Where this was not possible, the government was directed to make alternative arrangements to secure power for these institutions. However, Gordhan has since indicated their intention to challenge the judgment.
Ramokgopa said the Ministry of Electricity had developed costing scenarios for installing an embedded generation (solar installation) to address the impact of load shedding and mitigate the impact of high diesel costs on medical facilities – large and small hospitals.
“For small hospitals (400 kilowatt power load) based on a 4-hour outage period for battery storage, solar panel and inverters option, R13 million per hospital capital expenditure is required.
“For large hospitals (1MegaWatt power load) based on a 4-hour outage period for battery storage, solar panel and inverters option, R59m per hospital capital expenditure is required.
“Based on the Department of Health’s figures, to cover 137 hospitals (varying between small and large), R10.1bn capital expenditure would be required to provide a combined solar, battery and inverter solution,” he said.
He also said diesel generators would cost R89.1m in capital costs for the same 137 small hospitals, while large hospitals would cost R411m.
He said a rapid deployment of embedded generation or “micro-grid” solutions, including roof-top solar for hospitals, other critical installations, and economic hubs, would be possible through an aggregated power purchase agreement. He said his ministry would issue a request for information before the end of July 2023 and outline a fast-track procurement process to secure independent power producers for micro gridding.

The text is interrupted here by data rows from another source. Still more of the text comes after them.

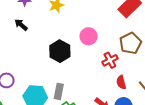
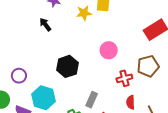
black hexagon: (60, 51) -> (67, 66), moved
gray rectangle: (59, 91) -> (92, 100), moved

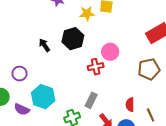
black arrow: (45, 24) -> (44, 45), moved
black hexagon: (67, 66) -> (73, 39), moved
red cross: (124, 78) -> (96, 67), moved

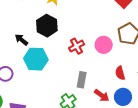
pink circle: (110, 52) -> (104, 45), moved
cyan hexagon: (43, 97) -> (36, 59), moved

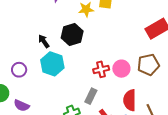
red cross: (77, 46) -> (101, 69), moved
red semicircle: (120, 73) -> (130, 100), size x1.5

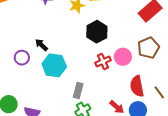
black hexagon: (72, 35) -> (97, 32), moved
purple circle: (19, 70) -> (22, 58), moved
gray rectangle: (91, 96) -> (78, 90), moved

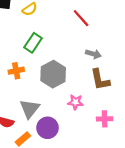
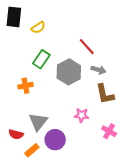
red line: (81, 18) -> (87, 47), moved
gray hexagon: (53, 74) -> (69, 72), moved
pink cross: (105, 119) -> (109, 131), turned 32

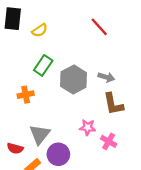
red line: (87, 47) -> (99, 27), moved
pink cross: (109, 131) -> (109, 141), moved

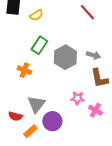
orange cross: (26, 95) -> (24, 70), turned 32

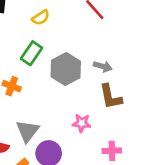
yellow semicircle: (36, 15) -> (41, 18), moved
pink cross: (95, 110) -> (112, 151), moved, turned -32

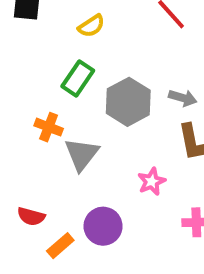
pink star: (82, 123) -> (152, 181), turned -30
gray triangle: (28, 131) -> (82, 154), moved

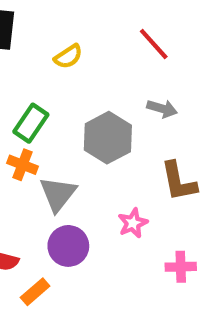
green rectangle: (78, 78) -> (31, 123), moved
gray arrow: (183, 98) -> (162, 109), moved
purple circle: (103, 226) -> (68, 246), moved

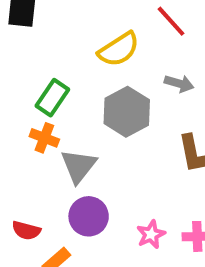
yellow semicircle: (68, 57) -> (119, 49), moved, size x1.5
pink star: (133, 223) -> (151, 234), moved

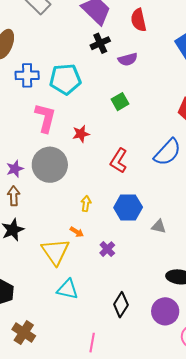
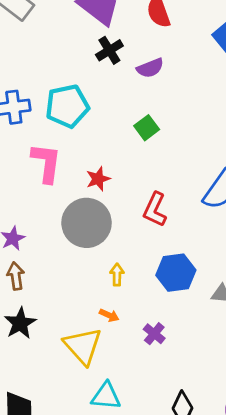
gray circle: (50, 165) -> (87, 223), moved

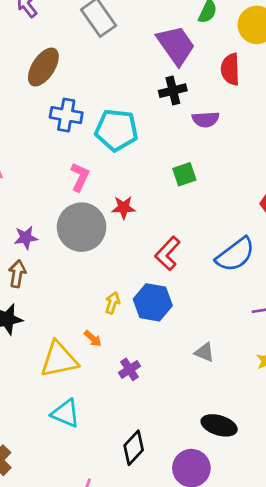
pink L-shape: (46, 163) -> (80, 177), size x0.7
gray circle: (87, 223) -> (82, 227), moved
blue hexagon: (176, 273) -> (153, 302), moved
yellow triangle: (83, 346) -> (59, 359), turned 42

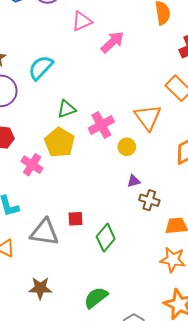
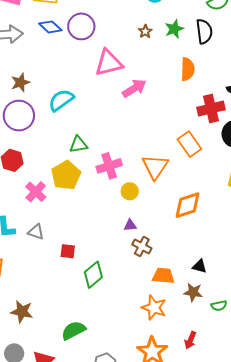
pink triangle: (82, 21) -> (109, 63), size x1.4
gray triangle: (44, 232) -> (36, 232), moved, size x0.6

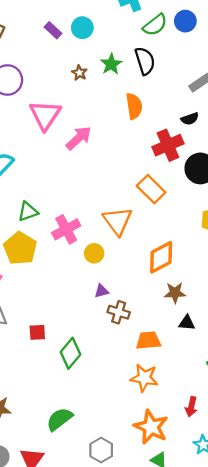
pink triangle: (109, 63) -> (45, 115), turned -32
brown star: (193, 292) -> (175, 293), moved

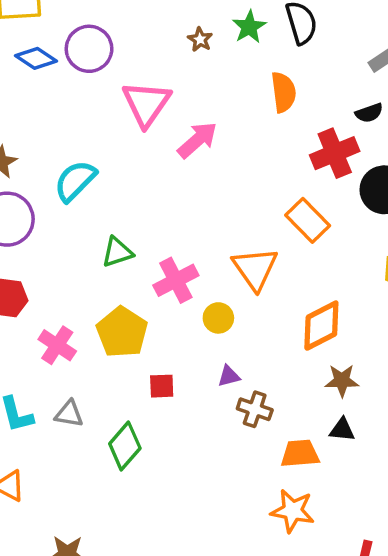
yellow pentagon: (20, 248) -> (122, 332), moved
black triangle: (187, 323) -> (342, 430), moved
red square: (37, 332) -> (162, 386), moved
green diamond: (70, 353) -> (125, 446), moved

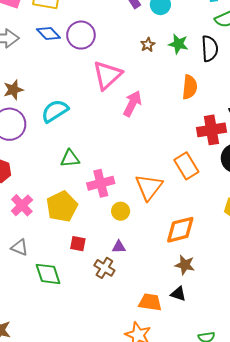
green star: (249, 27) -> (178, 44), turned 30
pink arrow: (197, 140) -> (132, 104), turned -35
brown cross: (255, 409) -> (104, 268), moved
green diamond: (125, 446) -> (48, 274), turned -72

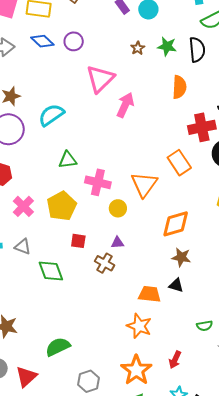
purple circle: (81, 35) -> (74, 41), size x0.7
pink cross: (101, 183) -> (98, 182), turned 30

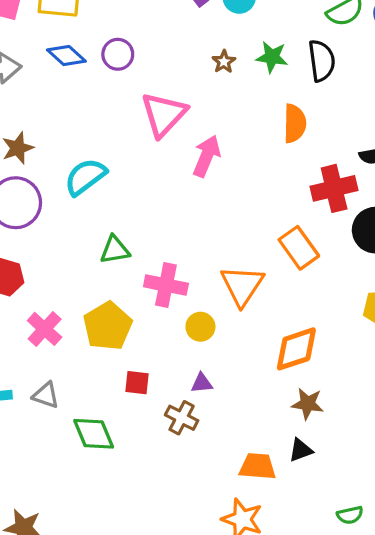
black triangle: (176, 285) -> (301, 450), turned -35

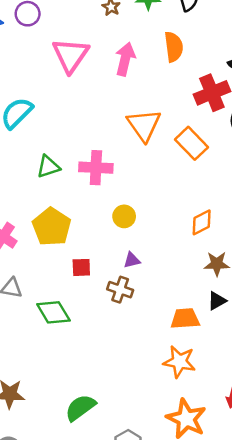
pink arrow: (207, 156) -> (125, 59), moved
pink cross: (166, 285) -> (96, 168), moved
orange triangle: (242, 286) -> (144, 125), moved
orange diamond: (296, 349) -> (202, 222), size x0.7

Where a facility was deeply embedded in the network, partial exemption at lower stages of load shedding had been granted, he said.
“Eskom has concluded a preliminary assessment of establishing dedicated feeders for certain hospitals. This assessment has been shared with the Department of Health, and discussions on implementation are ongoing.”
He also said a similar approach would be followed for other critical infrastructure.
“The implementation time is envisaged to take between 12 to 24 months, after the investment decision, depending on the type of solution and other factors such as environmental approvals and land acquisition.”
Gordhan recently said the application to appeal against the exception judgment suspended the operation and execution of the High Court judgment pending the outcome of the current application.
Gordhan also said Eskom continued its endeavours to provide whatever relief was possible, given the design of the grid that the hospital or essential service was connected to.
He said his department did not consider itself liable for jeopardising the health rights of patients in public hospitals as load shedding was a protective measure implemented by Eskom to avoid the possibility of a grid collapse.
“The costs of opposing the North Gauteng High Court order are minimal compared to the consequences of a grid collapse. If the grid system was left unprotected it would lead to disastrous consequences for the whole country, including patients in hospitals.”